Today’s update on retail sales for January shows that the annual change in consumer spending has returned to pre-crisis levels in terms of 12-month rolling changes. In fact, the 4.7% increase in retail sales over its year-ago level as of last month is quite a bit better compared with the trend in early 2008. But like so many other measures of economic and financial activity, the return to levels that pre-date the financial crisis that swept through the markets and the global economy starting in September 2008 is only half the battle, and arguably the lesser part.
On a monthly basis, January’s 0.5% rise in retail sales (seasonally adjusted) is middling relative to recent history. Of course, any news of higher spending is welcome in the current climate, i.e., the ongoing weakness in the labor market. It could easily have been a lot worse.
Looking at the rolling 12-month change is more encouraging, as our chart below shows. But it’s not terribly surprising to find that the annual pace of retail sales have rebounded from the depths of the late 2008/early 2009 crisis. Recognizing that the risk of seizure in the world’s financial system has fallen dramatically, consumers are spending again in something closer to the normal trend. (Click chart to enlarge)
One reason is the natural bias in the business cycle for recovery after decline. The economy was either going to implode or it wasn’t. Since it’s been obvious for months that the worst fears of late 2008/early 2009 were excessive, a number of metrics have recovered in sympathy with this updated information. From industrial production to the stock market to consumer sentiment readings, there has been a clear and significant rebound. Even inflation expectations, as per the Treasury market’s expectation, have returned to pre-September 2008 levels.

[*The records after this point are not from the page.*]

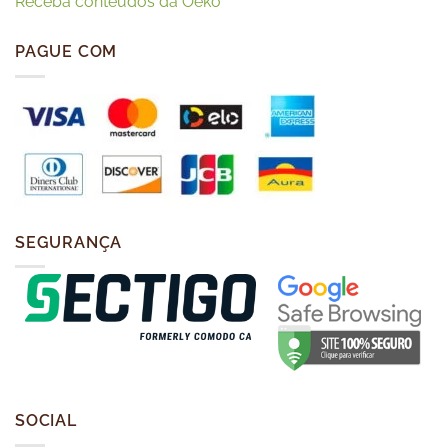
Receba conteúdos da Oeko
PAGUE COM
SEGURANÇA
SOCIAL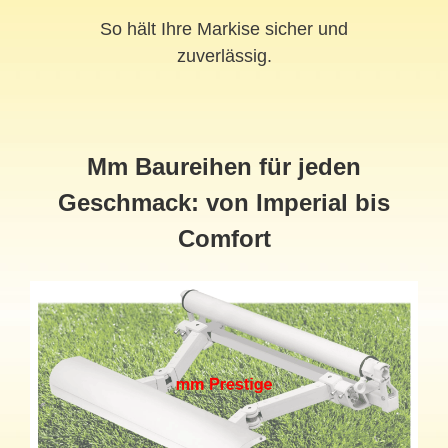
So hält Ihre Markise sicher und
zuverlässig.
Mm Baureihen für jeden
Geschmack: von Imperial bis
Comfort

The fact that retail sales have joined this bandwagon is no surprise. All the more so if we consider that monetary policy and fiscal stimulus have been juicing the natural forces of recovery.
But as we’ve been discussing for some time, there are two stages in the post-crisis world. The first stage is one of the snap-back period, when the end-of-the-world expectations are replaced by more temperate outlooks that reflect the world as it now appears. The immediate beneficiaries of this first phase are those measures of economic and financial activity that are relatively easy to repair. Dropping interest rates to zero and sending checks to consumers, businesses and other entities results in some obvious and fairly predictable responses. In other words, the easy and quick solutions have been applied, and with a degree of success.
The tougher challenges, however, remain, starting with the labor market, which has yet to show convincing signs of recovery. More generally, maintaining robust growth from here on out in everything from retail sales to industrial production promises to be a much bigger challenge than is typical in post-recession periods of recent decades.
Bottom line: the actute portion of the crisis is over but it’s been replaced by the post-crisis challenge, which is one of generating and maintaining growth. High levels of debt on the government and household balance sheets threaten to make the second stage far more precarious than the recent snap-back numbers suggest.
Alas, there are no easy solutions for what awaits. That doesn't mean that the future is doomed, but the tailwind that's been blowing over the past year is no longer a hurricane. It's been downgraded to a tropical storm and in the near future it's likely to downshift to a strong breeze. Evolution is constant in the business cycle, and the next phase isn't likely to be all that helpful.